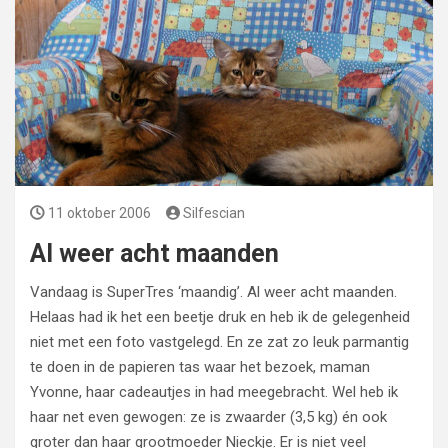
11 oktober 2006
Silfescian
Al weer acht maanden
Vandaag is SuperTres ‘maandig’. Al weer acht maanden.
Helaas had ik het een beetje druk en heb ik de gelegenheid
niet met een foto vastgelegd. En ze zat zo leuk parmantig
te doen in de papieren tas waar het bezoek, maman
Yvonne, haar cadeautjes in had meegebracht. Wel heb ik
haar net even gewogen: ze is zwaarder (3,5 kg) én ook
groter dan haar grootmoeder Nieckje. Er is niet veel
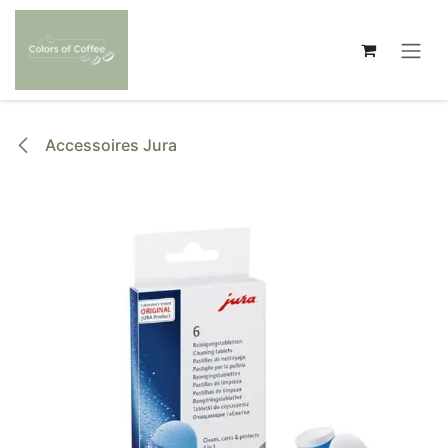
Se rendre au contenu
Accessoires Jura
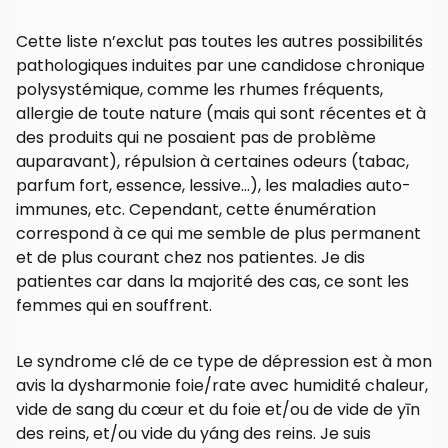
Cette liste n’exclut pas toutes les autres possibilités
pathologiques induites par une candidose chronique
polysystémique, comme les rhumes fréquents,
allergie de toute nature (mais qui sont récentes et à
des produits qui ne posaient pas de problème
auparavant), répulsion à certaines odeurs (tabac,
parfum fort, essence, lessive…), les maladies auto-
immunes, etc. Cependant, cette énumération
correspond à ce qui me semble de plus permanent
et de plus courant chez nos patientes. Je dis
patientes car dans la majorité des cas, ce sont les
femmes qui en souffrent.
Le syndrome clé de ce type de dépression est à mon
avis la dysharmonie foie/rate avec humidité chaleur,
vide de sang du cœur et du foie et/ou de vide de yīn
des reins, et/ou vide du yáng des reins. Je suis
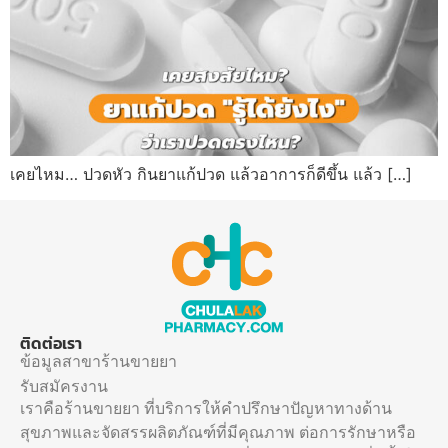
เคยไหม… ปวดหัว กินยาแก้ปวด แล้วอาการก็ดีขึ้น แล้ว […]
ติดต่อเรา
ข้อมูลสาขาร้านขายยา
รับสมัครงาน
เราคือร้านขายยา ที่บริการให้คำปรึกษาปัญหาทางด้าน
สุขภาพและจัดสรรผลิตภัณฑ์ที่มีคุณภาพ ต่อการรักษาหรือ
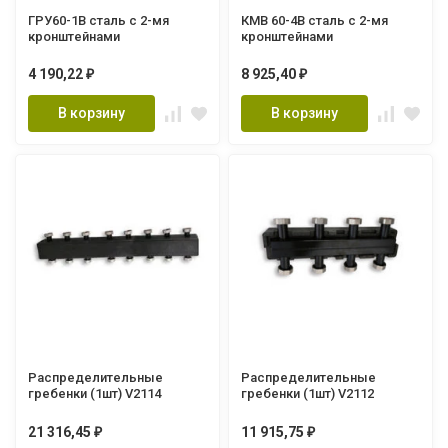
ГРУ60-1В сталь с 2-мя
КМВ 60-4В сталь с 2-мя
кронштейнами
кронштейнами
4 190,22
8 925,40
₽
₽
В корзину
В корзину
Распределительные
Распределительные
гребенки (1шт) V2114
гребенки (1шт) V2112
21 316,45
11 915,75
₽
₽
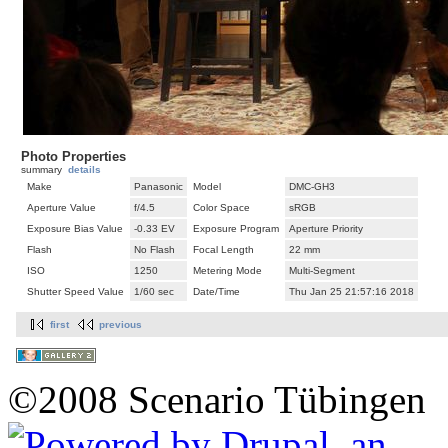
Photo Properties
summary
details
Make
Panasonic
Model
DMC-GH3
Aperture Value
f/4.5
Color Space
sRGB
Exposure Bias Value
-0.33 EV
Exposure Program
Aperture Priority
Flash
No Flash
Focal Length
22 mm
ISO
1250
Metering Mode
Multi-Segment
Shutter Speed Value
1/60 sec
Date/Time
Thu Jan 25 21:57:16 2018
first
previous
©2008 Scenario Tübingen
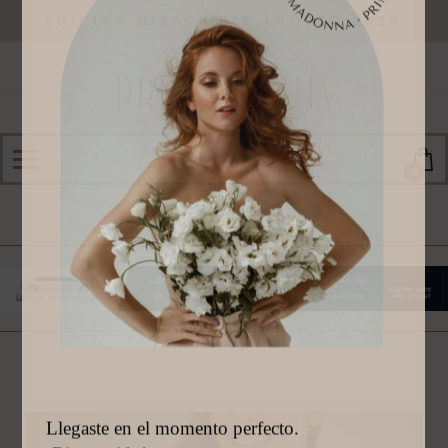
EDICIÓN DISPONIBLE AGOSTO 2026
0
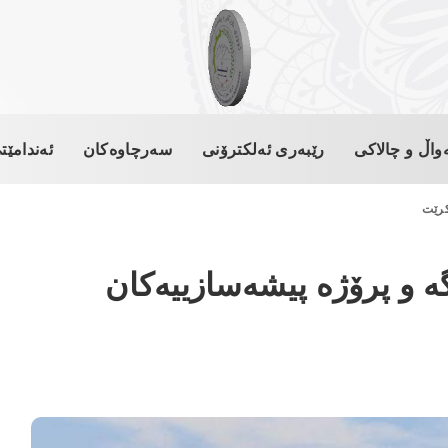
واڵ و چالاکی
رێبەری ئەلکترۆنی
سەرچاوەکان
ئەندامێت
كرێت
گە و پرۆژە پیشەسازییەكان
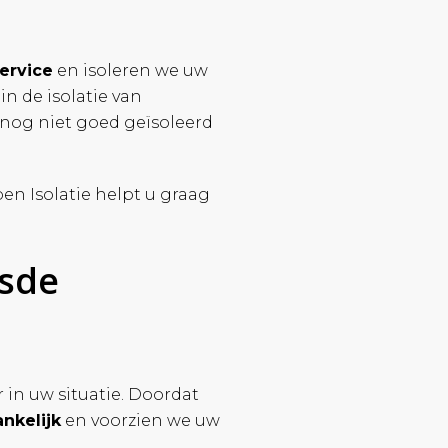
service
en isoleren we uw
n de isolatie van
nog niet goed geïsoleerd
en Isolatie helpt u graag
nsde
in uw situatie. Doordat
nkelijk
en voorzien we uw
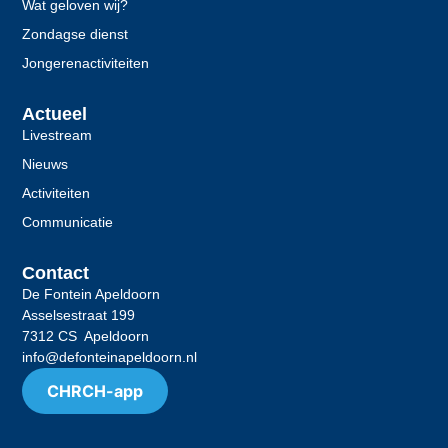
Wat geloven wij?
Zondagse dienst
Jongerenactiviteiten
Actueel
Livestream
Nieuws
Activiteiten
Communicatie
Contact
De Fontein Apeldoorn
Asselsestraat 199
7312 CS Apeldoorn
info@defonteinapeldoorn.nl
CHRCH-app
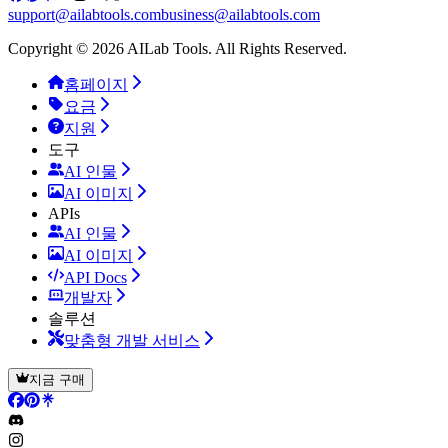
support@ailabtools.com
business@ailabtools.com
Copyright © 2026 AILab Tools. All Rights Reserved.
홈페이지
요금
지원
도구
AI 인물
AI 이미지
APIs
AI 인물
AI 이미지
API Docs
개발자
솔루션
맞춤형 개발 서비스
지금 구매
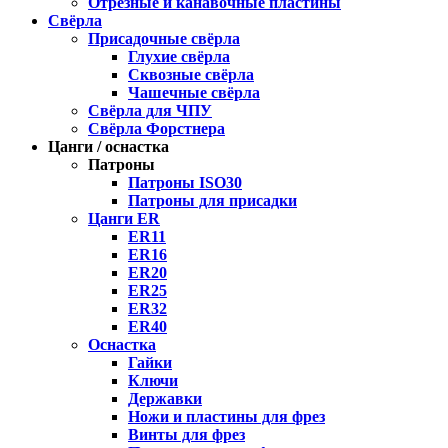
Отрезные и канавочные пластины
Свёрла
Присадочные свёрла
Глухие свёрла
Сквозные свёрла
Чашечные свёрла
Свёрла для ЧПУ
Свёрла Форстнера
Цанги / оснастка
Патроны
Патроны ISO30
Патроны для присадки
Цанги ER
ER11
ER16
ER20
ER25
ER32
ER40
Оснастка
Гайки
Ключи
Державки
Ножи и пластины для фрез
Винты для фрез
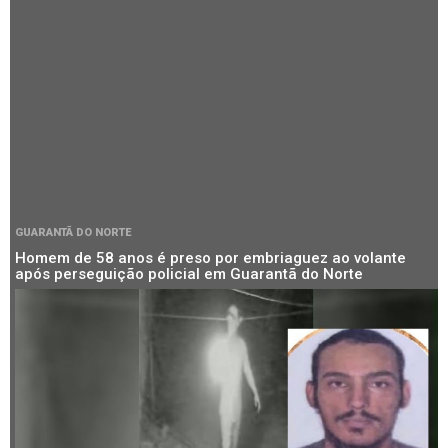
GUARANTÃ DO NORTE
Homem de 58 anos é preso por embriaguez ao volante
após perseguição policial em Guarantã do Norte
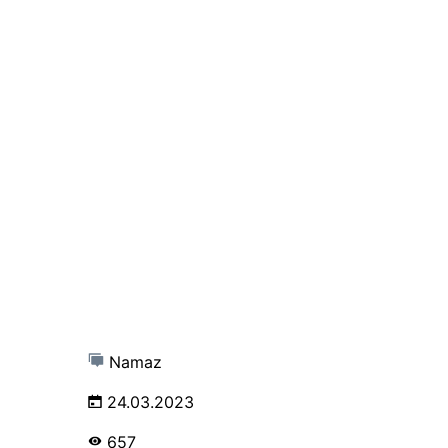
Namaz
24.03.2023
657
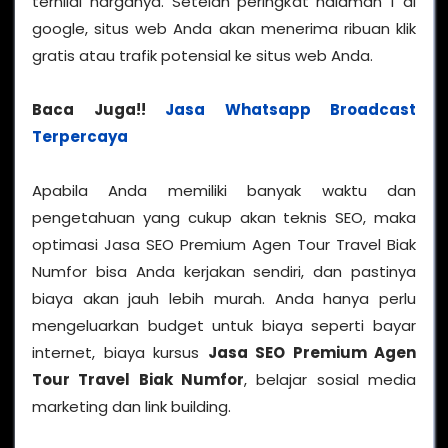
ternilai harganya. Setelah peringkat halaman 1 di
google, situs web Anda akan menerima ribuan klik
gratis atau trafik potensial ke situs web Anda.
Baca Juga!!
Jasa Whatsapp Broadcast
Terpercaya
Apabila Anda memiliki banyak waktu dan
pengetahuan yang cukup akan teknis SEO, maka
optimasi Jasa SEO Premium Agen Tour Travel Biak
Numfor bisa Anda kerjakan sendiri, dan pastinya
biaya akan jauh lebih murah. Anda hanya perlu
mengeluarkan budget untuk biaya seperti bayar
internet, biaya kursus
Jasa SEO Premium Agen
Tour Travel Biak Numfor
, belajar sosial media
marketing dan link building.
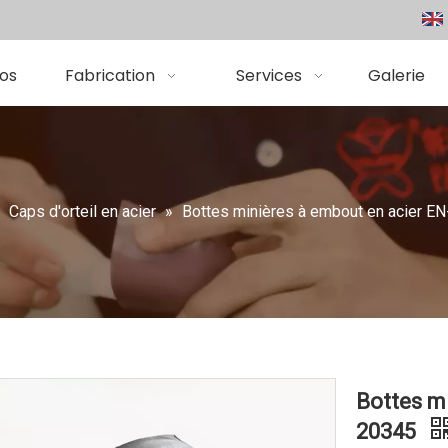
os
Fabrication
Services
Galerie
»
Caps d'orteil en acier
»
Bottes minières à embout en acier E
Bottes m
20345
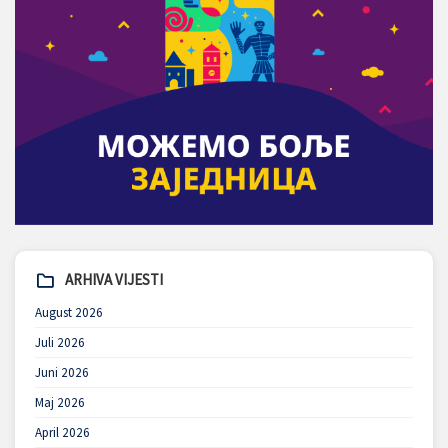
ARHIVA VIJESTI
August 2026
Juli 2026
Juni 2026
Maj 2026
April 2026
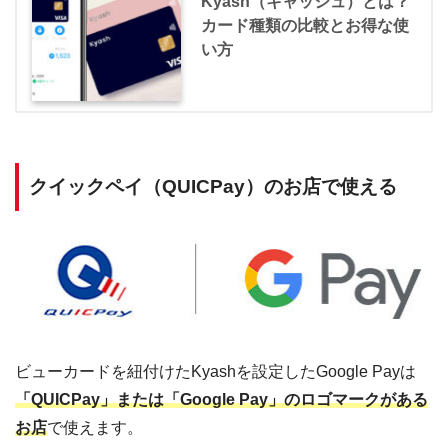
Kyash（キャッシュ）とは？
カード種類の比較とお得な使
い方
クイックペイ（QUICPay）のお店で使える
ビューカードを紐付けたKyashを設定したGoogle Payは
「QUICPay」または「Google Pay」のロゴマークがある
お店
で使えます。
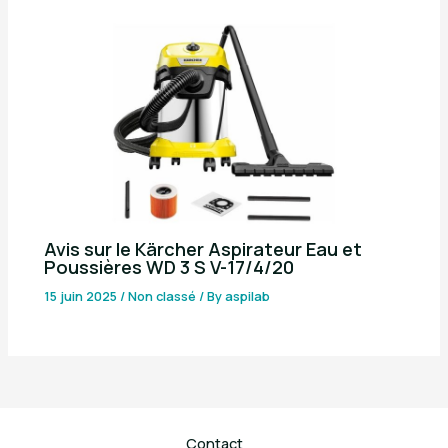
Avis sur le Kärcher Aspirateur Eau et
Poussières WD 3 S V-17/4/20
15 juin 2025
/
Non classé
/ By
aspilab
Contact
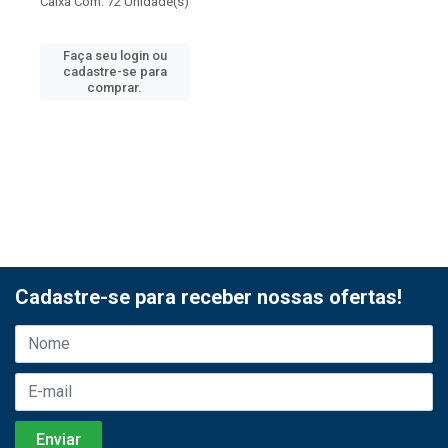
Caixa Com: 72 Unidade(s)
Faça seu login ou
cadastre-se para
comprar.
Cadastre-se para receber nossas ofertas!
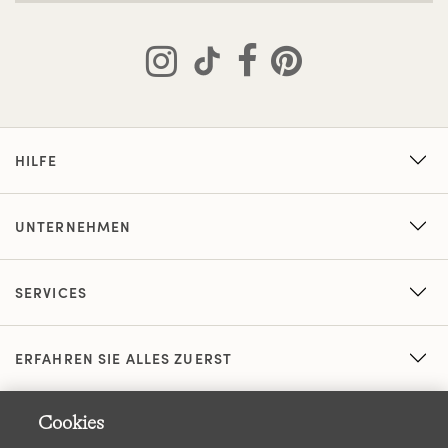
HILFE
UNTERNEHMEN
SERVICES
ERFAHREN SIE ALLES ZUERST
Cookies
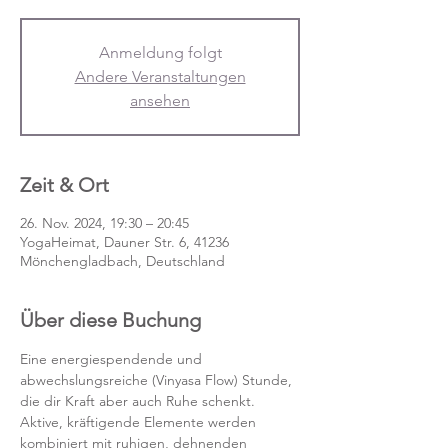
Anmeldung folgt
Andere Veranstaltungen
ansehen
Zeit & Ort
26. Nov. 2024, 19:30 – 20:45
YogaHeimat, Dauner Str. 6, 41236
Mönchengladbach, Deutschland
Über diese Buchung
Eine energiespendende und 
abwechslungsreiche (Vinyasa Flow) Stunde, 
die dir Kraft aber auch Ruhe schenkt. 
Aktive, kräftigende Elemente werden 
kombiniert mit ruhigen, dehnenden 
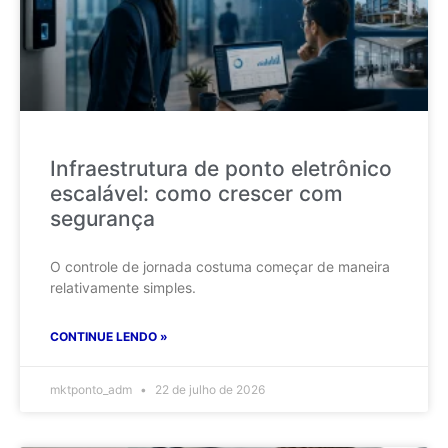
Infraestrutura de ponto eletrônico
escalável: como crescer com
segurança
O controle de jornada costuma começar de maneira
relativamente simples.
CONTINUE LENDO »
mktponto_adm
22 de julho de 2026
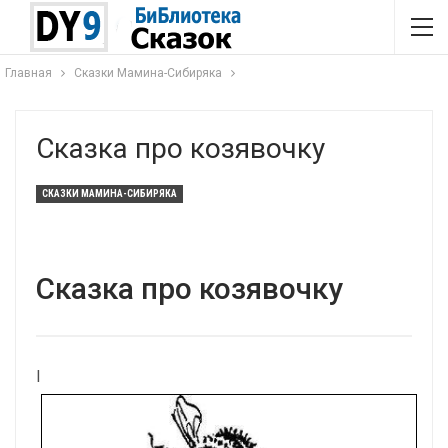
Главная
Сказки Мамина-Сибиряка
Сказка про козявочку
СКАЗКИ МАМИНА-СИБИРЯКА
Сказка про козявочку
I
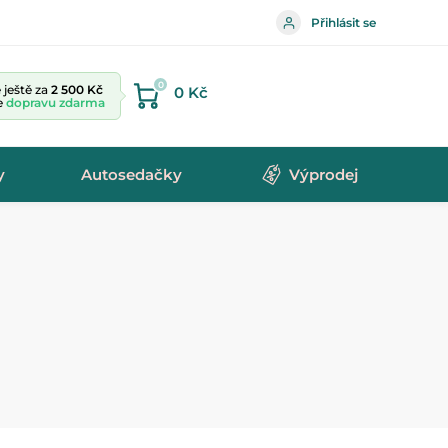
Přihlásit se
0
ještě za
2 500 Kč
0 Kč
te
dopravu zdarma
y
Autosedačky
Výprodej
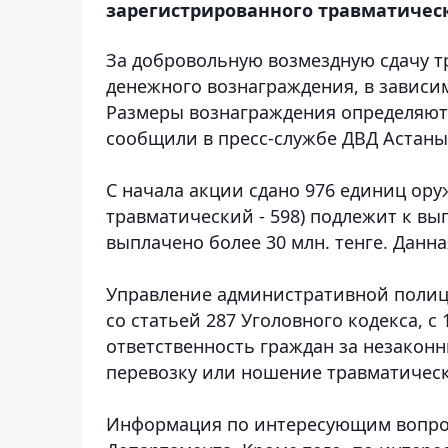
зарегистрированного травматичес
За добровольную возмездную сдачу т
денежного вознаграждения, в зависим
Размеры вознаграждения определяют 
сообщили в пресс-службе ДВД Астаны
С начала акции сдано 976 единиц ору
травматический - 598) подлежит к вы
выплачено более 30 млн. тенге. Данна
Управление административной полици
со статьей 287 Уголовного кодекса, с 
ответственность граждан за незаконн
перевозку или ношение травматическ
Информация по интересующим вопро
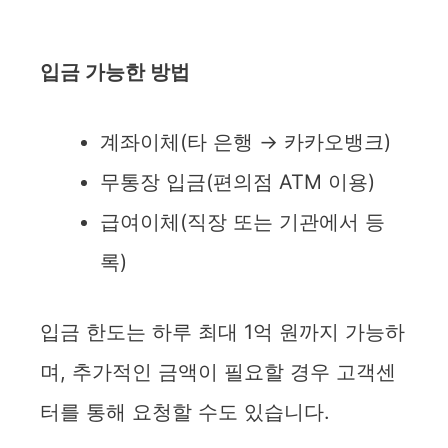
입금 가능한 방법
계좌이체(타 은행 → 카카오뱅크)
무통장 입금(편의점 ATM 이용)
급여이체(직장 또는 기관에서 등
록)
입금 한도는 하루 최대 1억 원까지 가능하
며, 추가적인 금액이 필요할 경우 고객센
터를 통해 요청할 수도 있습니다.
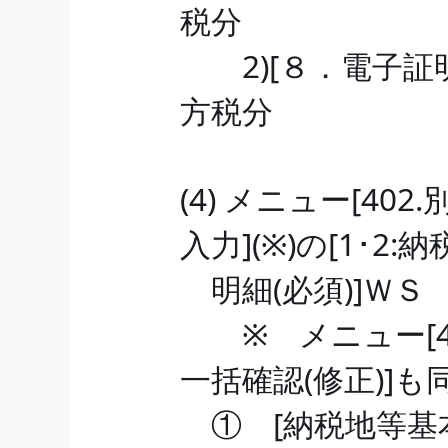
税分
2)[８．電子証
方税分
(4) メニュー[4
入力](※)の[1･2
明細(必須)]ＷＳ
※ メニュー[4
一括確認(修正)]
① [納税地等基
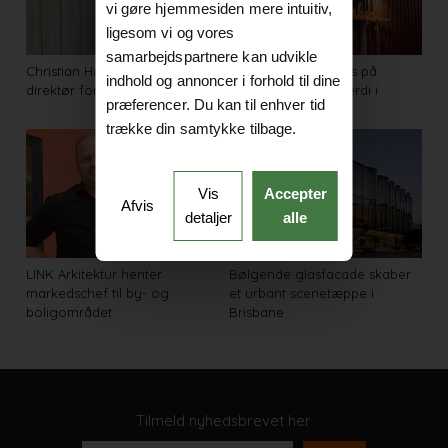
vi gøre hjemmesiden mere intuitiv,
ligesom vi og vores
samarbejdspartnere kan udvikle
Christian Hanak bliver ny
Festival sætter fokus på
indhold og annoncer i forhold til dine
direktør for Træinformation
kreative miljøers værdi i
præferencer. Du kan til enhver tid
byudvikling
trække din samtykke tilbage.
Vis
Accepter
Afvis
detaljer
alle
LINK Arkitektur henter
Bølgende glasfacade skaber
markedschef til by- og
et urbant scenetæppe i
boligområdet
Brisbane
Tilmeld nyhedsbrevet her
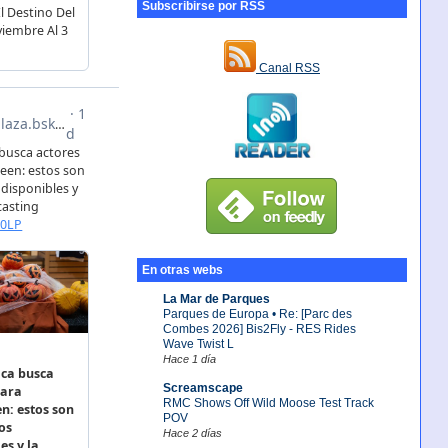
Subscribirse por RSS
Canal RSS
En otras webs
La Mar de Parques
Parques de Europa • Re: [Parc des
Combes 2026] Bis2Fly - RES Rides
Wave Twist L
Hace 1 día
Screamscape
RMC Shows Off Wild Moose Test Track
POV
Hace 2 días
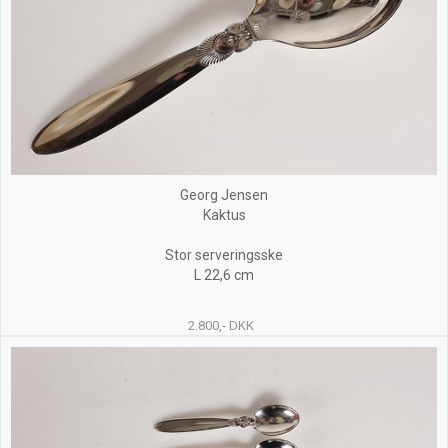
Georg Jensen
Kaktus
Stor serveringsske
L 22,6 cm
2.800,- DKK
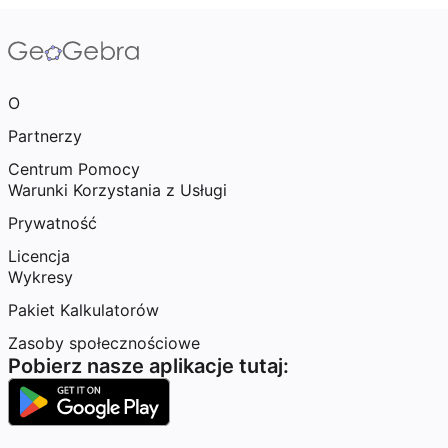
O
Partnerzy
Centrum Pomocy
Warunki Korzystania z Usługi
Prywatność
Licencja
Wykresy
Pakiet Kalkulatorów
Zasoby społecznościowe
Pobierz nasze aplikacje tutaj:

= = = =

[WHAT THE TASK REQUIRES]
Where a line in the listing above contains "Biak", copy that line.

[SOLUTION FOR THIS TASK]
optimasi Jasa SEO Premium Agen Tour Travel Biak
Tour Travel Biak Numfor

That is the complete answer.